What to do —
Among the lines below, copy each one in which "việc" appears.

______________________________

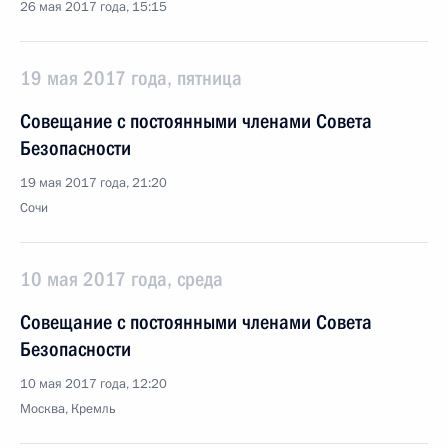
26 мая 2017 года, 15:15
19 мая 2017 года, пятница
Совещание с постоянными членами Совета
Безопасности
19 мая 2017 года, 21:20
Сочи
10 мая 2017 года, среда
Совещание с постоянными членами Совета
Безопасности
10 мая 2017 года, 12:20
Москва, Кремль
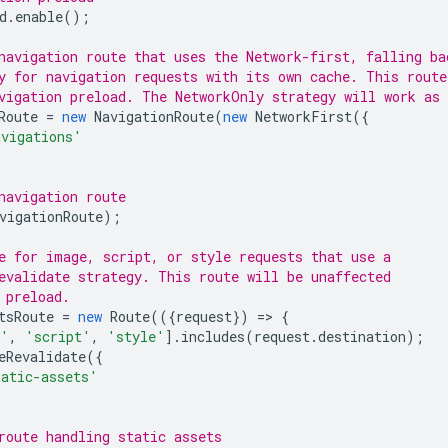
d
.
enable
();
navigation route that uses the Network-first, falling ba
y for navigation requests with its own cache. This route
vigation preload. The NetworkOnly strategy will work as 
Route
=
new
NavigationRoute
(
new
NetworkFirst
({
avigations'
navigation route
vigationRoute
);
e for image, script, or style requests that use a
evalidate strategy. This route will be unaffected
 preload.
tsRoute
=
new
Route
(({
request
})
=
>
{
e'
,
'script'
,
'style'
].
includes
(
request
.
destination
);
eRevalidate
({
tatic-assets'
route handling static assets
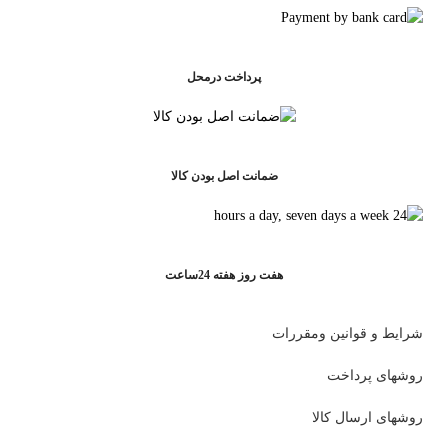
پرداخت درمحل
ضمانت اصل بودن کالا
هفت روز هفته 24ساعت
شرایط و قوانین ومقررات
روشهای پرداخت
روشهای ارسال کالا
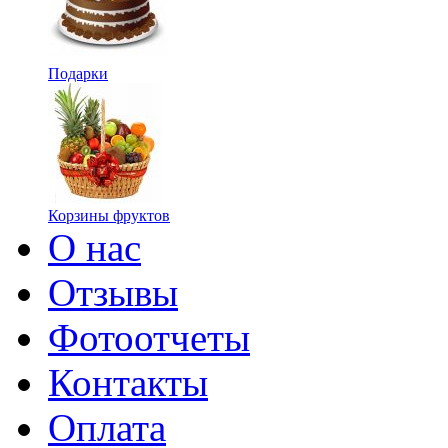
Подарки
Корзины фруктов
О нас
Отзывы
Фотоотчеты
Контакты
Оплата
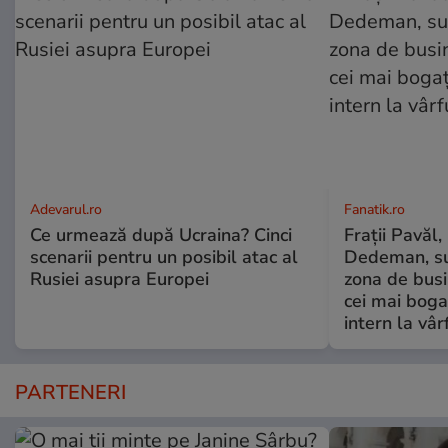
Adevarul.ro
Fanatik.ro
Ce urmează după Ucraina? Cinci
Frații Pavăl,
scenarii pentru un posibil atac al
Dedeman, su
Rusiei asupra Europei
zona de busi
cei mai bogaț
intern la vâr
PARTENERI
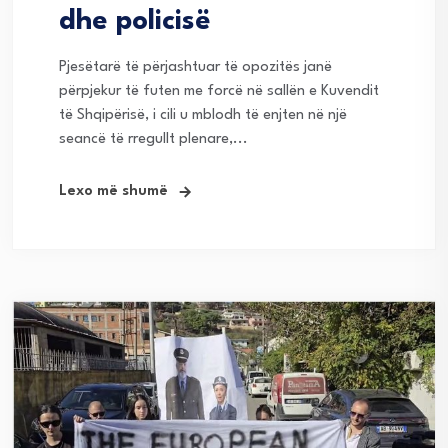
dhe policisë
Pjesëtarë të përjashtuar të opozitës janë
përpjekur të futen me forcë në sallën e Kuvendit
të Shqipërisë, i cili u mblodh të enjten në një
seancë të rregullt plenare,...
Lexo më shumë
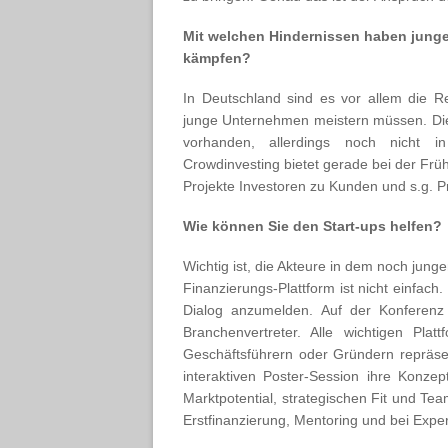
Mit welchen Hindernissen haben junge
kämpfen?
In Deutschland sind es vor allem die Re
junge Unternehmen meistern müssen. Die
vorhanden, allerdings noch nicht 
Crowdinvesting bietet gerade bei der Früh
Projekte Investoren zu Kunden und s.g.
Wie können Sie den Start-ups helfen?
Wichtig ist, die Akteure in dem noch jun
Finanzierungs-Plattform ist nicht einfac
Dialog anzumelden. Auf der Konferenz
Branchenvertreter. Alle wichtigen Pl
Geschäftsführern oder Gründern repräs
interaktiven Poster-Session ihre Konze
Marktpotential, strategischen Fit und Tea
Erstfinanzierung, Mentoring und bei Expe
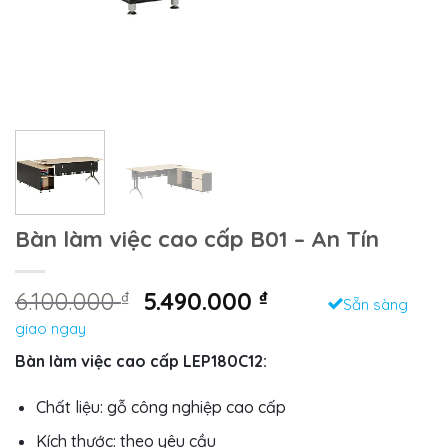
Bàn làm việc cao cấp B01 – An Tín
Giá
Giá
6.100.000
₫
5.490.000
₫
Sẵn sàng
gốc
hiện
giao ngay
là:
tại
Bàn làm việc cao cấp LEP180C12:
6.100.000 ₫.
là:
5.490.000 ₫.
Chất liệu: gỗ công nghiệp cao cấp
Kích thước: theo yêu cầu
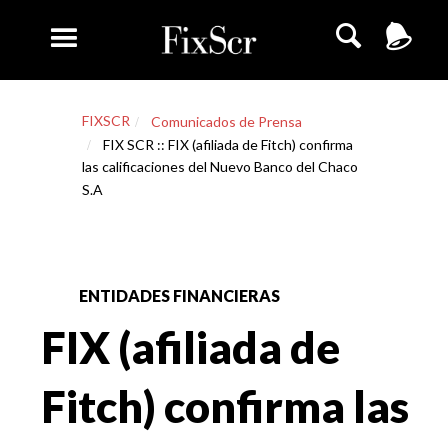
FIXSCR
Comunicados de Prensa
FIX SCR :: FIX (afiliada de Fitch) confirma
las calificaciones del Nuevo Banco del Chaco
S.A
ENTIDADES FINANCIERAS
FIX (afiliada de
Fitch) confirma las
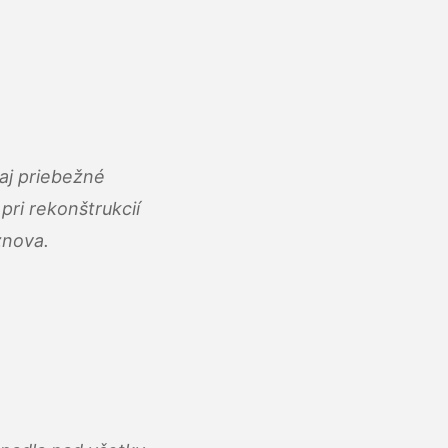
aj priebežné
ri rekonštrukcií
znova.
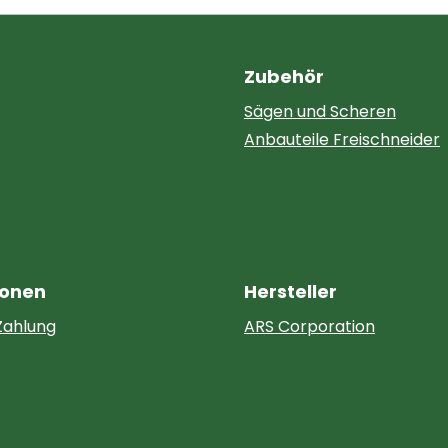
Zubehör
Sägen und Scheren
Anbauteile Freischneider
ionen
Hersteller
Zahlung
ARS Corporation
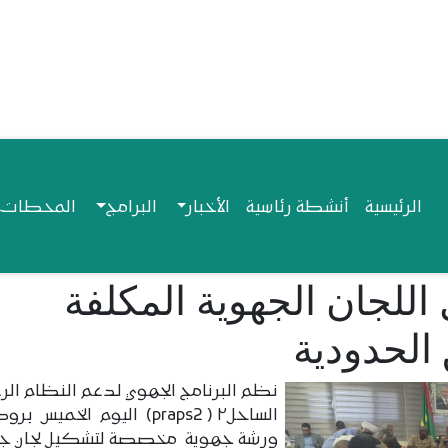
Navigation princip
الرئيسية
أنشطة رئاسية
الأخبار
البرامج
المحطات ا
للجان الجهوية المكلفة
 الحدودية
نظم البرنامج الجهوي لدعم النظام الر
الساحل٢ ( praps2) اليوم الخميس ب
ورشة جهوية مخصصة لتشكيل لجان ج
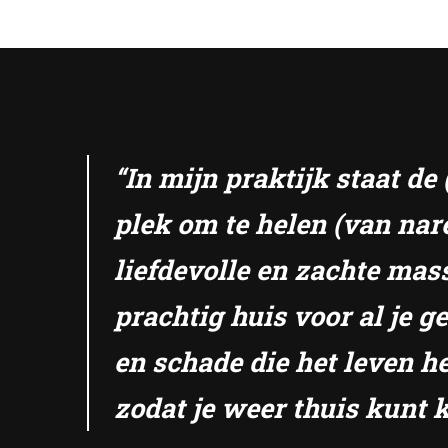
“In mijn praktijk staat d
plek om te helen (van nar
liefdevolle en zachte mas
prachtig huis voor al je 
en schade die het leven he
zodat je weer thuis kunt k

______________________________

Result below —
Bàn làm việc cao cấp B01 – An Tín
Bàn làm việc cao cấp LEP180C12:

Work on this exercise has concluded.